Spectrummy Mummy

Asperger's, Allergies, and Adventures Abroad

C is for Culture

with 9 comments

Hmm, I’ll bet you didn’t think I was going to go for Culture for today’s post, did you?  There is a much more obvious “C-word” for autism, and that is “cure.”  But I’m not going there, my friends, for many reasons.  Not least of all because long before ASD, ADHD, SPD and all the other lovely acronyms came into our lives, our kids were already TCKs: Third Culture Kids.  Their upbringing is a cocktail of my English and their father’s US heritage, and a blend of all the countries they have and will live in throughout their childhood.  Much as autism or sensory issues colour our lives, so does this multicultural mix.

One thing that has always fascinated me about Pudding, is that relative to her diagnoses, she is a fairly flexible child.  She handles transitions well, and follows directions and accepts authority at least as well as most of her contemporaries.  Which isn’t to say she doesn’t have meltdowns and behavioural problems, but they seem to come from a different place.  Perhaps she doesn’t understand the situation, or she lacks control over it.  Maybe she isn’t familiar with an expected custom, or she is expecting others to behave according to a custom and they don’t.  Clearly she is a child on the autism spectrum, but these are also difficulties generally found in young children who have lived in a variety of cultures.
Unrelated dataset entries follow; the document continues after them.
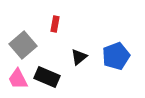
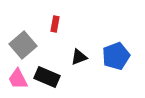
black triangle: rotated 18 degrees clockwise
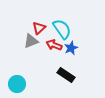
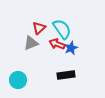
gray triangle: moved 2 px down
red arrow: moved 3 px right, 1 px up
black rectangle: rotated 42 degrees counterclockwise
cyan circle: moved 1 px right, 4 px up
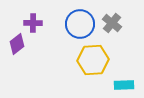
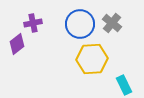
purple cross: rotated 12 degrees counterclockwise
yellow hexagon: moved 1 px left, 1 px up
cyan rectangle: rotated 66 degrees clockwise
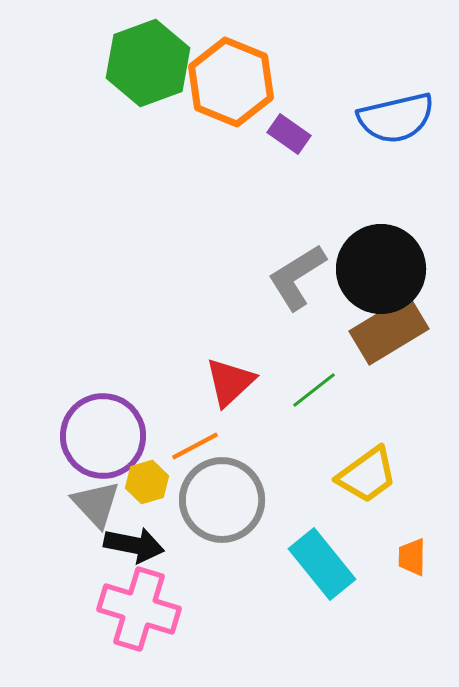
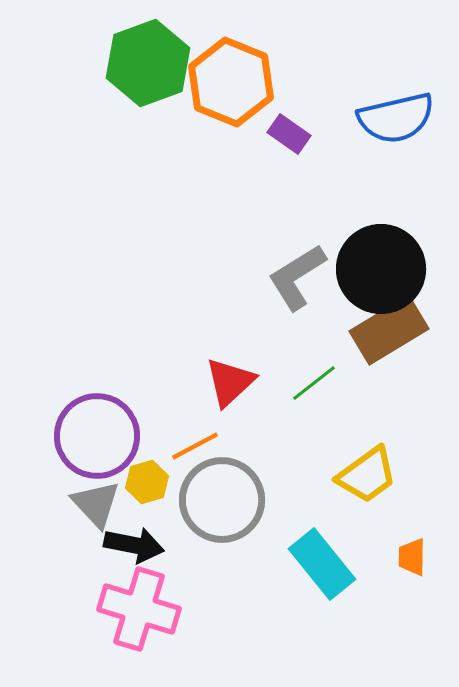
green line: moved 7 px up
purple circle: moved 6 px left
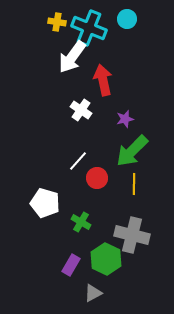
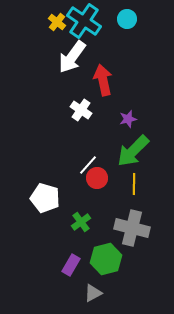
yellow cross: rotated 30 degrees clockwise
cyan cross: moved 5 px left, 7 px up; rotated 12 degrees clockwise
purple star: moved 3 px right
green arrow: moved 1 px right
white line: moved 10 px right, 4 px down
white pentagon: moved 5 px up
green cross: rotated 24 degrees clockwise
gray cross: moved 7 px up
green hexagon: rotated 20 degrees clockwise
Pudding and Cubby have adjusted flawlessly to life here.  Things that are jarring to me because they are so different, are simply accepted as the status quo.  Take Cubby, for instance.  He is currently fascinated by kombi buses.  For those not in the know, a kombi is a kind of minibus that should hold about 10 passengers, but usually has double that.  They are generally old, beat-up vehicles with lights and indicators that don’t work.  Not that it matters, because the drivers never use them anyway.  They prefer to hoot their horns if they want to let you know they’re going through a red light, or crossing your lane, or just coming to an abrupt stop in the middle of the road.  Not that they always choose to let you know.  To my knowledge, white people don’t tend to ride on these vehicles, and they certainly don’t drive them.  I’ve only lived in countries with very strict safety laws about seat belts and maximum occupancy, so I experience a little culture shock regarding the death-trap transportation here.  Cubby, however, will grab a cardboard box and pretend he is driving his kombi bus.  He thinks they are just as awesome as trucks or fire engines were in the US.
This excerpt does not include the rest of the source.